> [Required work] The copy you give must match the listing below exactly and contain no pictures.

———

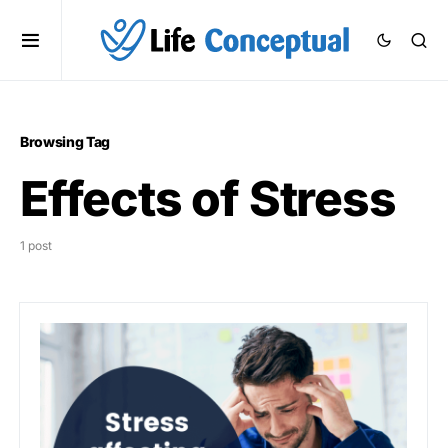
Browsing Tag
Effects of Stress
1 post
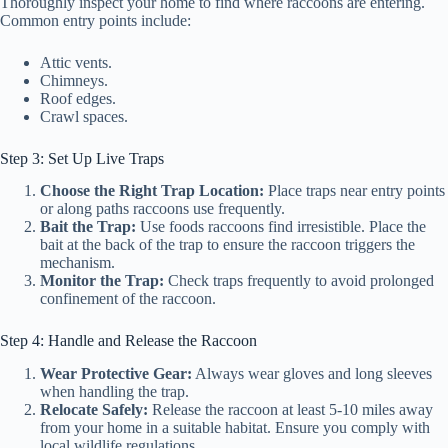
Thoroughly inspect your home to find where raccoons are entering.
Common entry points include:
Attic vents.
Chimneys.
Roof edges.
Crawl spaces.
Step 3: Set Up Live Traps
Choose the Right Trap Location:
Place traps near entry points
or along paths raccoons use frequently.
Bait the Trap:
Use foods raccoons find irresistible. Place the
bait at the back of the trap to ensure the raccoon triggers the
mechanism.
Monitor the Trap:
Check traps frequently to avoid prolonged
confinement of the raccoon.
Step 4: Handle and Release the Raccoon
Wear Protective Gear:
Always wear gloves and long sleeves
when handling the trap.
Relocate Safely:
Release the raccoon at least 5-10 miles away
from your home in a suitable habitat. Ensure you comply with
local wildlife regulations.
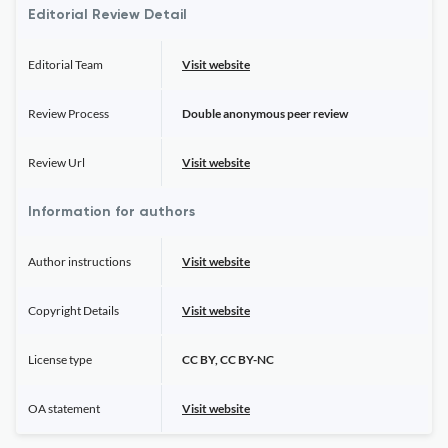
Editorial Review Detail
Editorial Team
Visit website
Review Process
Double anonymous peer review
Review Url
Visit website
Information for authors
Author instructions
Visit website
Copyright Details
Visit website
License type
CC BY, CC BY-NC
OA statement
Visit website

———

> [Answer section]
Browsing Tag
Effects of Stress
1 post
Thoroughly inspect your home to find where raccoons are entering.
Common entry points include:
Attic vents.
Chimneys.
Roof edges.
Crawl spaces.
Step 3: Set Up Live Traps
Choose the Right Trap Location:
Place traps near entry points
or along paths raccoons use frequently.
Bait the Trap:
Use foods raccoons find irresistible. Place the
bait at the back of the trap to ensure the raccoon triggers the
mechanism.
Monitor the Trap:
Check traps frequently to avoid prolonged
confinement of the raccoon.
Step 4: Handle and Release the Raccoon
Wear Protective Gear:
Always wear gloves and long sleeves
when handling the trap.
Relocate Safely:
Release the raccoon at least 5-10 miles away
from your home in a suitable habitat. Ensure you comply with
local wildlife regulations.
Editorial Review Detail
Editorial Team
Visit website
Review Process
Double anonymous peer review
Review Url
Visit website
Information for authors
Author instructions
Visit website
Copyright Details
Visit website
License type
CC BY, CC BY-NC
OA statement
Visit website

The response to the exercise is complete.